Shevchenko first ran in the 1990 Ukrainian Supreme Soviet election as part of the Democratic Bloc coalition, representing the Holosiivskyi District on behalf of Shevchenko University. During his time in the Verkhovna Rada, he was a member of the state sovereignty commission. He changed his constituency in the 1994 Ukrainian parliamentary election to Tarashcha Raion, allowing Volodymyr Chemerys or Yaroslav Fedoryn to run for his seat as he sought to remove Oleksandr Moroz. However, he was unsuccessful, and lost his seat in the Verkhovna Rada.
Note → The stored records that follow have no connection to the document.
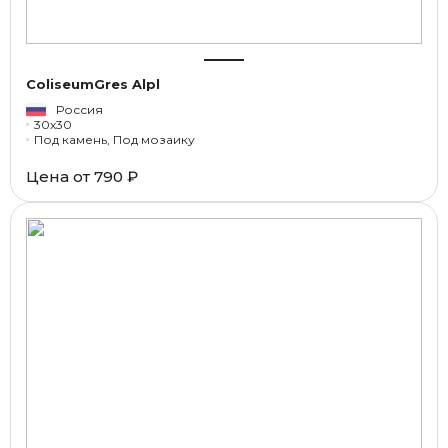
ColiseumGres Alpl
Россия
30x30
Под камень, Под мозаику
Цена от
790 ₽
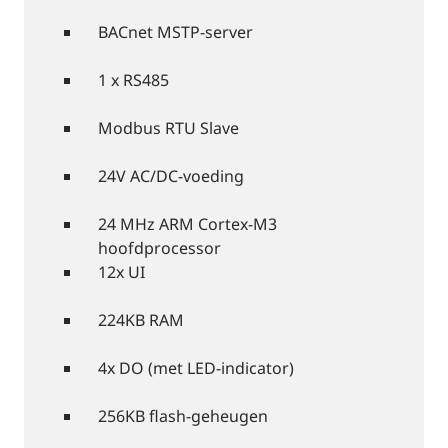
BACnet MSTP-server
1 x RS485
Modbus RTU Slave
24V AC/DC-voeding
24 MHz ARM Cortex-M3
hoofdprocessor
12x UI
224KB RAM
4x DO (met LED-indicator)
256KB flash-geheugen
Shevchenko has since been an unsuccessful candidate in multiple other elections. He ran for the 96th electoral district as a member of the People's Movement of Ukraine in 1998, for the 194th electoral district as a member of the Our Ukraine Bloc in 2002, and as a member of the Ukrainian National Bloc of Kostenko and Plyushch in 2006.

From 1990 to 1995, Shevchenko was a member of the Ukrainian Republican Party, leading its Kyiv branch. He joined the Organisation of Ukrainian Nationalists in 1995, and was a member of People's Movement of Ukraine from 1997. He supported Yuriy Kostenko during the party's 1999 split, joining the Ukrainian People's Party, and he is a member of its central committee. Shevchenko is a supporter of the Orthodox Church of Ukraine.